Don't Ignore The Chances Of A Hot Flash
Menopause can happen for a variety of reasons. And if you're experiencing menopausal changes, or perimenopause, it's especially important to take care of your health during a heat wave.
"For those who are perimenopausal and experiencing hot flashes, a heat wave can trigger an increase in hot flashes which may equal misery and discomfort," Dr. Loanzon says. "It is important to support your symptoms by dressing in light loose layers, carrying a handheld fan, increasing water intake, maintaining cool temperatures at home if you are able, exercising regularly, managing stress, avoiding spicy foods, and avoid consuming caffeinated beverages or alcohol." That may sound like a lot, but it's worth it to avoid intense discomfort. Your health comes first, after all.
Don't Throw Caution To The Wind With Your Sexual Health
A heat wave can make spending all day in bed particularly tempting. So if you're having a lot of sex during these warm weather days, your gynecologist wants you to remember to stay safe.
"Warm weather ... and cooping up in air-conditioned areas can cause patients to be friskier than other seasons," Dr. Loanzon says. "It is important to consider your birth control methods to prevent undesired pregnancies and use protection ... to avoid STDs." So whether you're taking a trip to get out of the brutal heat, or staying inside for relief, make sure you always have reliable protection. Again, your health should not be compromised just because it's hot out.
Be Careful Taking Hot Showers
If you don't have proper AC, how you take care of yourself around the house can become quite important during a heat wave. So listen to your OB/GYN about how to stay safe.
One of the first things to change when the temperatures are rising is your shower habits. "Women should avoid taking hot showers or baths during a heat wave," Dr. Richardson says. "The excess heat can increase a woman's chance of blacking out in the bathroom. In addition, the excess heat along with potential dehydration can cause
vaginal dryness which can also lead to painful intercourse." So turn the temperature down a bit, and have a refreshing moment to yourself. Your vagina, and blood pressure, will thank you.

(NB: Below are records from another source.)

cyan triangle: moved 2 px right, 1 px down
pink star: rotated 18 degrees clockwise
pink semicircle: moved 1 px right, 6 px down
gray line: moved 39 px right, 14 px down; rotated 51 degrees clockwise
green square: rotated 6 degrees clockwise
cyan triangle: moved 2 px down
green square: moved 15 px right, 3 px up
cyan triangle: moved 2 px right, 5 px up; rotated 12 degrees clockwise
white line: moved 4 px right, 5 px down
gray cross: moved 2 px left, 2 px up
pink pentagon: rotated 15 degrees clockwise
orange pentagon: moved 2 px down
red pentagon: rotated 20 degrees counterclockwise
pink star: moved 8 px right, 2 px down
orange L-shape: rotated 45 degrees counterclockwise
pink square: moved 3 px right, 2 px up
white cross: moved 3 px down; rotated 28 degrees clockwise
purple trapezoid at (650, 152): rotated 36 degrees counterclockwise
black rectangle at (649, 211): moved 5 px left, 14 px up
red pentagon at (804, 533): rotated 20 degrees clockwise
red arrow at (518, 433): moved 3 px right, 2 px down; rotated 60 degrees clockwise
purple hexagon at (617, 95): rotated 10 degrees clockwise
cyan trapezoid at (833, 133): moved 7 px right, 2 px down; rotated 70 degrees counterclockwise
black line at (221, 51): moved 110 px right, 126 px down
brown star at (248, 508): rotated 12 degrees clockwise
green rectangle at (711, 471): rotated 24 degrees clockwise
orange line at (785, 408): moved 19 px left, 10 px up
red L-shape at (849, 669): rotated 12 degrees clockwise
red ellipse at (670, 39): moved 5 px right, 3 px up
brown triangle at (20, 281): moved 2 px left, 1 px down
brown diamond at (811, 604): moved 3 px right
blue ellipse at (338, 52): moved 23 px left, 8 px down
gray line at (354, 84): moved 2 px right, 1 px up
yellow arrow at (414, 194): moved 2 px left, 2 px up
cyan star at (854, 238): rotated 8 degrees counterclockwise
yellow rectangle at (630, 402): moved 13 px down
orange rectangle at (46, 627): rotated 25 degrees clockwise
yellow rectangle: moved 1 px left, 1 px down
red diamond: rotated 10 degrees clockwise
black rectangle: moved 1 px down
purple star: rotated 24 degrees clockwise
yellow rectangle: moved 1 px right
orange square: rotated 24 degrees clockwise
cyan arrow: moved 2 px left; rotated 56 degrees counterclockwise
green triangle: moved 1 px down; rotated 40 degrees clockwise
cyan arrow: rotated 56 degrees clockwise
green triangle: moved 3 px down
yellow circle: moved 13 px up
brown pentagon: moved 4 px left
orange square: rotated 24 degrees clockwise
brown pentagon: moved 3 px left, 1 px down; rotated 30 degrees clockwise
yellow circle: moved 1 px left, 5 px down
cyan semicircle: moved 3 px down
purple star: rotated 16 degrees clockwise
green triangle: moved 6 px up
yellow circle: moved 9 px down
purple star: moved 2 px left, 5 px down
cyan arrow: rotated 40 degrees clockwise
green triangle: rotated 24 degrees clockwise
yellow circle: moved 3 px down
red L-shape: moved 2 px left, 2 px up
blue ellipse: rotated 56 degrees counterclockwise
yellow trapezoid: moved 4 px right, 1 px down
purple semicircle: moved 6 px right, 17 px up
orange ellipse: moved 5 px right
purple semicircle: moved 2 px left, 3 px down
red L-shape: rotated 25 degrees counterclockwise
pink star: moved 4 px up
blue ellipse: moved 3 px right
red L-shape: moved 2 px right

Don't Get Too Preoccupied About Your Gynecological Health
Most importantly, OB/GYNs want you to know that a heat wave isn't that serious of a risk to your gynecological health. Even though you should be practicing good hygiene and hydration, you shouldn't be absolutely preoccupied with your vaginal health just because the temperature is up.
"A heat wave, summer, or any change in season does not affect gynecological health or cause changes in the vagina ..." Dr. Bolt says. "The vagina is inside the female body and therefore the temperature of the vagina is regulated just like the temperature of our bodies — which is by our brain and normal physiology." Your body will regulate itself, you just have to treat it right so it can do its job.
Learning to take care of yourself
during a heat wave can feel brutal, since the weather can make you feel like doing absolutely nothing. But regardless of the fact that your body will mostly take care of itself, it's still important to make sure you aren't practicing any harmful habits. So listen to what OB/GYNs say, and be safe.